Dono de uma prosa caracterizada por traços de sentimentos intensos como revolta, perplexidade e esperança, o escritor Ferréz retrata como poucos o universo dos habitantes das periferias, de onde, aliás, se recusa a sair. Autor de títulos como Fortaleza da Desilusão e Manual Prático do Ódio, Ferréz denunciou esta semana, em seu blog, uma "onda de matança" deflagrada por policiais nas regiões mais pobres de São Paulo em reação aos ataques do Primeiro Comando da Capital (PCC).
Em entrevista à repórter Bia Barbosa, do site Carta Maior, o escritor acusa a polícia de executar inocentes e de não revelar a identidade dos mortos para esconder uma carnificina. "Estão escondendo os corpos porque é tudo execução, com tiro na cabeça.
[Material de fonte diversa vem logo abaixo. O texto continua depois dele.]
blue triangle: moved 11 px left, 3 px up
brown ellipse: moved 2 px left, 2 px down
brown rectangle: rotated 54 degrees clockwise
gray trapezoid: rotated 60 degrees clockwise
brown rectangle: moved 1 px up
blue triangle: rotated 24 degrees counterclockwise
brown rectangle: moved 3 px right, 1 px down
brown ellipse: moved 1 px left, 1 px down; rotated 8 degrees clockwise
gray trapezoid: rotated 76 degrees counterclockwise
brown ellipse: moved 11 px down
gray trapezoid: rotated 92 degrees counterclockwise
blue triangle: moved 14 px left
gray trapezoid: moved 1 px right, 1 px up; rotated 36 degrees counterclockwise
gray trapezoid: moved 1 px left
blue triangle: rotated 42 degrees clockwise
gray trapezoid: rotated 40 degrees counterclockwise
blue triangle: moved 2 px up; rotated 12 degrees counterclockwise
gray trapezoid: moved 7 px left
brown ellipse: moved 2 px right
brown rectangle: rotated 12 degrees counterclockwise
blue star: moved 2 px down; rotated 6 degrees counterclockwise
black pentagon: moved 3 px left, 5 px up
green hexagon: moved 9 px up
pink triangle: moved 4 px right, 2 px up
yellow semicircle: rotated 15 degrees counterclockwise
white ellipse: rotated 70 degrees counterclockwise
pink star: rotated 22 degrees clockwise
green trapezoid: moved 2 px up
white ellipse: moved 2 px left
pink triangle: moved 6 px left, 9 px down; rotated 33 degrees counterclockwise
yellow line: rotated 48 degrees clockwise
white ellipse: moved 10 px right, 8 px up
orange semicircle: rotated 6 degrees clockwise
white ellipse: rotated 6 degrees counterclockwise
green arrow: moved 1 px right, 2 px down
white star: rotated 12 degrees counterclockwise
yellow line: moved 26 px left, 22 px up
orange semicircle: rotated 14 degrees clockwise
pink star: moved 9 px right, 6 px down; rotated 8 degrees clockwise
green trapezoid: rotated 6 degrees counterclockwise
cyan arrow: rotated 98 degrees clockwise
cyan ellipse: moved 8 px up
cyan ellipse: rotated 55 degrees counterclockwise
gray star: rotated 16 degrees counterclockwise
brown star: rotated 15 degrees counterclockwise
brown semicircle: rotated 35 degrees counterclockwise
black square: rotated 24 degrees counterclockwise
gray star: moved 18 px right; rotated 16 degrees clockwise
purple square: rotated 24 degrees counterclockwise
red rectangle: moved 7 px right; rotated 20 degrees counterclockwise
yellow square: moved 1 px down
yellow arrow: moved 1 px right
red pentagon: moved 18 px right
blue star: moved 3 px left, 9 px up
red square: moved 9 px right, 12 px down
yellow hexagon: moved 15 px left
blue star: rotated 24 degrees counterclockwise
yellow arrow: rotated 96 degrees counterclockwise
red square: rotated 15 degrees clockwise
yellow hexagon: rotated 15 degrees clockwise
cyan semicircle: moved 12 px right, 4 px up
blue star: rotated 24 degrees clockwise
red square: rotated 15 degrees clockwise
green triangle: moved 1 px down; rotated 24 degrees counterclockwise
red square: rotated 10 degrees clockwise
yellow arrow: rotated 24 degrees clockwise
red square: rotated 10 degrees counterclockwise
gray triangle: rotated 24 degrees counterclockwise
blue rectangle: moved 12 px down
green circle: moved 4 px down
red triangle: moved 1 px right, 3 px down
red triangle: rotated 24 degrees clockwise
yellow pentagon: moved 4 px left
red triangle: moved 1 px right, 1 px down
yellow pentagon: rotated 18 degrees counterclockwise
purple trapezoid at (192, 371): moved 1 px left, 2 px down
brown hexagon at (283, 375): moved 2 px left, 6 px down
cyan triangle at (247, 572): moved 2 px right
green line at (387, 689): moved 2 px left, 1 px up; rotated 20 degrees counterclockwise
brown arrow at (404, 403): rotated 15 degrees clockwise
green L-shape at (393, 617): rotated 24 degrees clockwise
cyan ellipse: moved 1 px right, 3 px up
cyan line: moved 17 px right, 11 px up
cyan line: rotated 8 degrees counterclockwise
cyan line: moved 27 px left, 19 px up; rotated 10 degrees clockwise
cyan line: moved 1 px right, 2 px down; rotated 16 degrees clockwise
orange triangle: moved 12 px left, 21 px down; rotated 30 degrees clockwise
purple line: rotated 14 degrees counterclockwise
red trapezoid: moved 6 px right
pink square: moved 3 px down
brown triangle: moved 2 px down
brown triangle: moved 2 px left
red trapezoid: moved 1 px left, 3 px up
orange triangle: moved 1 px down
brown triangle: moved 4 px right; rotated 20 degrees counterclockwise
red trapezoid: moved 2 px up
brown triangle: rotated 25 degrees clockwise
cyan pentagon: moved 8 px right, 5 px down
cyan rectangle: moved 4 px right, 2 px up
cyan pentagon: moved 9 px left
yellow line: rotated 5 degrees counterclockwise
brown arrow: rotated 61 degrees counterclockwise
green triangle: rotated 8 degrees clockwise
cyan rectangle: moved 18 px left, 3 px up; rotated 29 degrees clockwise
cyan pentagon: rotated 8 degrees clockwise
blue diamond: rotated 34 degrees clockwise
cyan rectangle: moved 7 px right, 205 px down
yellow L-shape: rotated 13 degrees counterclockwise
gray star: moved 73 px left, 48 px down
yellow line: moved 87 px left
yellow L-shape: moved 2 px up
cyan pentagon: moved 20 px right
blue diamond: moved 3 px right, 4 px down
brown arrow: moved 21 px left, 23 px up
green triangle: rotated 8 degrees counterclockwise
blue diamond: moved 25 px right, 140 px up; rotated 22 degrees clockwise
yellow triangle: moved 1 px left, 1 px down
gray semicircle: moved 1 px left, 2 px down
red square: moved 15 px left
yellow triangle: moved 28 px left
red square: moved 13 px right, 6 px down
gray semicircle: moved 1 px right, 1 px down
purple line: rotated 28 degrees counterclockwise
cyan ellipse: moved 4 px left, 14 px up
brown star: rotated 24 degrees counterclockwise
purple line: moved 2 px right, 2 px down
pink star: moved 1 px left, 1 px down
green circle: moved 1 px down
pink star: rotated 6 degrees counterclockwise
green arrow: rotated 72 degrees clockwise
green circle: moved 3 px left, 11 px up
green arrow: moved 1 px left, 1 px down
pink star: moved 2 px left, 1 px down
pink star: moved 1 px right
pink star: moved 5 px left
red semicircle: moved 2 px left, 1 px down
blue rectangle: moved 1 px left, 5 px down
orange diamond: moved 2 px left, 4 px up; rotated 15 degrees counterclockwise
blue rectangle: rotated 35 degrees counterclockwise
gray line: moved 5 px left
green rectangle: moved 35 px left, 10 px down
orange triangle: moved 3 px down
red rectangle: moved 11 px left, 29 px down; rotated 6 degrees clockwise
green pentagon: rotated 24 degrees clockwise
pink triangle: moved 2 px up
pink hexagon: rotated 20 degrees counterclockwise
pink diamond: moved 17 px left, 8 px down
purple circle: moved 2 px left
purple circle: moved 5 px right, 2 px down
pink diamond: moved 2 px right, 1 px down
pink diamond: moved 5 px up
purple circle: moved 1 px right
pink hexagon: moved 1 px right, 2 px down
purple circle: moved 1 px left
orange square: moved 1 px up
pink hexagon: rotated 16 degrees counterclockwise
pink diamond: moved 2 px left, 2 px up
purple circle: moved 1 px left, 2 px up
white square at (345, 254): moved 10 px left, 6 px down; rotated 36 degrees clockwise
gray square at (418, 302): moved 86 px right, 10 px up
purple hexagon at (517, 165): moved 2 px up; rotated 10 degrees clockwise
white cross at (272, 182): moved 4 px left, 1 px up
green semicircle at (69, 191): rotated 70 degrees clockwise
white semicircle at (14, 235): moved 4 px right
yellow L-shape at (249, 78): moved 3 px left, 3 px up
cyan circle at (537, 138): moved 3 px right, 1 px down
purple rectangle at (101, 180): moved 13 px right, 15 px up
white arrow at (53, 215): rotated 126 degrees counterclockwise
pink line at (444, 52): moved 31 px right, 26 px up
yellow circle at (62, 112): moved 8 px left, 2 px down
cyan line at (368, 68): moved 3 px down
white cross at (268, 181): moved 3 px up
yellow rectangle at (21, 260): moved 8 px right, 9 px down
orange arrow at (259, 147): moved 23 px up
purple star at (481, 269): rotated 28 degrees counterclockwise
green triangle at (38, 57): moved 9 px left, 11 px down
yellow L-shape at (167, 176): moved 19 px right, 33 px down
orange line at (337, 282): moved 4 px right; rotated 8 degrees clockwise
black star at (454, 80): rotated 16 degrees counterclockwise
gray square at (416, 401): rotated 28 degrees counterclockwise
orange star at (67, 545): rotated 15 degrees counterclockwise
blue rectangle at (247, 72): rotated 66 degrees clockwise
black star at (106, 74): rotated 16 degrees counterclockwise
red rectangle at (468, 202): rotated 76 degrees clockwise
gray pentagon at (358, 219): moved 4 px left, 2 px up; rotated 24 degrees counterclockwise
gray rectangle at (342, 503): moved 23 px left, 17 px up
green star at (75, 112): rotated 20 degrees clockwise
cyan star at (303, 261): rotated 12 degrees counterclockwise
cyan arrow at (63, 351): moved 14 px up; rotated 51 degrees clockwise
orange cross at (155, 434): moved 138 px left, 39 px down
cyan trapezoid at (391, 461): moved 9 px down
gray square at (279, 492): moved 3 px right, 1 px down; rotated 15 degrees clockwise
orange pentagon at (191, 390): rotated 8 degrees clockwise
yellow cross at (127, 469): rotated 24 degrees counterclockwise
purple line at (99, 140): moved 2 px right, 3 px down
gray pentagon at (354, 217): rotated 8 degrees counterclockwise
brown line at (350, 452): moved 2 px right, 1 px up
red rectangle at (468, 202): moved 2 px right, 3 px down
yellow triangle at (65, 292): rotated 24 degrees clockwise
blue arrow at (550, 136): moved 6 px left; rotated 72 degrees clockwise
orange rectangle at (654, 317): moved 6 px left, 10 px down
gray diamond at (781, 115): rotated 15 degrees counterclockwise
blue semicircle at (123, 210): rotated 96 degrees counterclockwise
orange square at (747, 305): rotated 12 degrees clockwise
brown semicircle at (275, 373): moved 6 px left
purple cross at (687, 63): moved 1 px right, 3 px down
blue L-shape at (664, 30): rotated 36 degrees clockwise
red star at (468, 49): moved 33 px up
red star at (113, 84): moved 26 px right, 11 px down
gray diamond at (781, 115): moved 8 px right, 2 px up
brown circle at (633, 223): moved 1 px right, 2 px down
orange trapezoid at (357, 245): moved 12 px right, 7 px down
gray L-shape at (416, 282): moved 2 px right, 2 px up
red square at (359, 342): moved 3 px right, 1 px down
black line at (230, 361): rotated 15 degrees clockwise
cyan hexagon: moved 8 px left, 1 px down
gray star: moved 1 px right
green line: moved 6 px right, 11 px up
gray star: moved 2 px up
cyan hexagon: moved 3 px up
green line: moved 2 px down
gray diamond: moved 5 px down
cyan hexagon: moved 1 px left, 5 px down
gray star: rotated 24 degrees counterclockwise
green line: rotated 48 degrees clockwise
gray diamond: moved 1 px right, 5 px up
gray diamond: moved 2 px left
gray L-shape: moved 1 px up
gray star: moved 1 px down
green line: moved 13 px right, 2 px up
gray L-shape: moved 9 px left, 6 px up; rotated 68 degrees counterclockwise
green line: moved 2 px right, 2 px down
Hoje os policiais estão desfilando aqui na rua com touca ninja e camisa Le Coq, que é um grupo de extermínio da polícia."
De acordo com boletim divulgado pela Secretaria de Segurança Pública de São Paulo, 152 pessoas morreram na onda de violência que atingiu o estado na última semana. Desses, 107 foram mortos pela polícia em supostos confrontos com facções criminosas.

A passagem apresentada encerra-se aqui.